Hüma: Refah mı? Seninle mi, senden sonra mı yoksa şimdi mi? Kaderim cehennem benim, sende zebanimsin belli ki...
Halit: Ayıp ama insan kocasına zebani der mi? Senin için de huri diyemeyiz lakin ben ağzımı açmıyorum.
Hüma Halit'in her şeyi mübalağa eder gibi konuşmasından, herkesi küçük görmesinden, her fırsatta iğnelenmekten çok sıkılmıştı. İşin özü Halit'ten sıkılmıştı ona tahammül edemediğini her halinden belli ediyor Halit'i böyle yıldırabileceğine inanıyordu. Halit sözlerine devam ederken odadan çıkmak için yeltendi. O an kocasında tanıdık bir öfke belirdi. Hüma kapı koluna yeltenirken Halit kollarından tutup kapıya çarptı Hüma'yı.
Halit: Tekrarlamaktan dilimde tüy bitti lakin sen anlamamakta direniyorsun! Hâlâ karımsın sok şunu o minik aklına!
Hüma: Asıl sen anlamıyorsun! Mecburi bir evlilik bu.  Hoş buna katlanacak değilim elbet bir çaresini bulacağım o zaman refah konusunu tekrar konuşuruz.
Hüma elinden kurtulmak için çırpınırken Halit kollarını daha sıkı kavrıyordu.
Halit:İzmir yeterince huzurlu bir şehir(!) Aradığımızı orada bulacağız merak etme karıcığım.
Hüma: Gelmeyeceğim diyorum be adam kapat şu bahsi artık!
Halit aralarındaki santimlik mesefeyi de kapatıp Hüma'nın kulağına yaklaştı.
Halit: Ben birde çocuklara soralım diyorum ne dersin?
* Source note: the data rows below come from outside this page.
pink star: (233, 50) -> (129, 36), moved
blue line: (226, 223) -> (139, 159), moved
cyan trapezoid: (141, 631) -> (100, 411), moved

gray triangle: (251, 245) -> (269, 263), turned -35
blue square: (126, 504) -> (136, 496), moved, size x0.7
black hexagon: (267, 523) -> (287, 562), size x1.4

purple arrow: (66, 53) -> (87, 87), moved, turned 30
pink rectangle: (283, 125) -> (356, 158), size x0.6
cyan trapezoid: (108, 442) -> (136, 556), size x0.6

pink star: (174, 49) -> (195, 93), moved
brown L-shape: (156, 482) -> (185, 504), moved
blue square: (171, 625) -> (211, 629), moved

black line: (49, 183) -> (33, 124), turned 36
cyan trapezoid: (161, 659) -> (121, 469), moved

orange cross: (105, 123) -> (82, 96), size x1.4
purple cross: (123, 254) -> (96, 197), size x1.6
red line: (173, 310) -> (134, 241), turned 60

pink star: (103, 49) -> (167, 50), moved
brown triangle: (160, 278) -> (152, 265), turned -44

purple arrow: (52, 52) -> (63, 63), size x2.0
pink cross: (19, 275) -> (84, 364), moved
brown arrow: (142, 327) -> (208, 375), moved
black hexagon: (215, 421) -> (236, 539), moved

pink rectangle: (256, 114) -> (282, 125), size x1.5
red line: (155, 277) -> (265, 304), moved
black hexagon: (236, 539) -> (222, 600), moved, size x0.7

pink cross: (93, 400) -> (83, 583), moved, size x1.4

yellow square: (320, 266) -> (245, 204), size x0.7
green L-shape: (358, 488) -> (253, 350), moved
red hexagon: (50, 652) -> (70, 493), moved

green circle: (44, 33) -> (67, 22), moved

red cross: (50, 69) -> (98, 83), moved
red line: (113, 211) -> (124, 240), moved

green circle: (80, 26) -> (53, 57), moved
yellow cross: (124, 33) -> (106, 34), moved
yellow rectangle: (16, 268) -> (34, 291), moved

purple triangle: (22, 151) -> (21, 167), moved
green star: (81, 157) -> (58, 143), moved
Belki babalarını görmek isterler.
Hüma: Senin derdin benimle ben de yanındayım işte daha ne istiyorsun?
Halit boynuna küçük bir öpücük bırakıp çocukça bir üzüntü ile Hüma'yı serbest bıraktı. Bir adım geri gidip ellerinden tuttu gözlerini gözlerine dikip konuştu.
Halit: Sen zaten avcumdasın sevgilim benim bununla yetineceğimi mi zannediyorsun?

Yayımlanan bölümlerin sonuna geldiniz.

⏰ Son güncelleme: Aug 15, 2021 ⏰

Yeni bölümlerden haberdar olmak için bu hikayeyi Kütüphanenize ekleyin!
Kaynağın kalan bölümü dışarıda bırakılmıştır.